Work request » Nothing below is to be printed except the lines between the line holding "83 100 руб." and the line holding "Конструкция имеет компактные", inclusive, each exactly as it appears.

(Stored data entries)

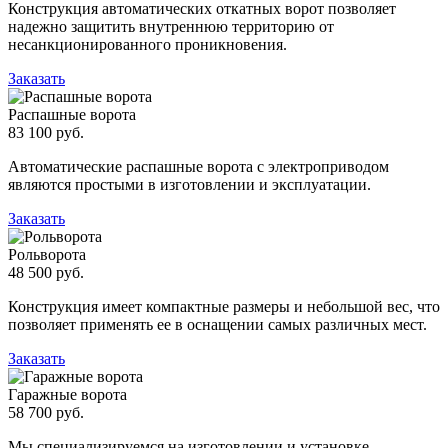
Конструкция автоматических откатных ворот позволяет
надежно защитить внутреннюю территорию от
несанкционированного проникновения.
Заказать
Распашные ворота
83 100 руб.
Автоматические распашные ворота с электроприводом
являются простыми в изготовлении и эксплуатации.
Заказать
Рольворота
48 500 руб.
Конструкция имеет компактные размеры и небольшой вес, что
позволяет применять ее в оснащении самых различных мест.
Заказать
Гаражные ворота
58 700 руб.
Мы специализируемся на изготовлении и установке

Written solution »
83 100 руб.
Автоматические распашные ворота с электроприводом
являются простыми в изготовлении и эксплуатации.
Заказать
Рольворота
48 500 руб.
Конструкция имеет компактные размеры и небольшой вес, что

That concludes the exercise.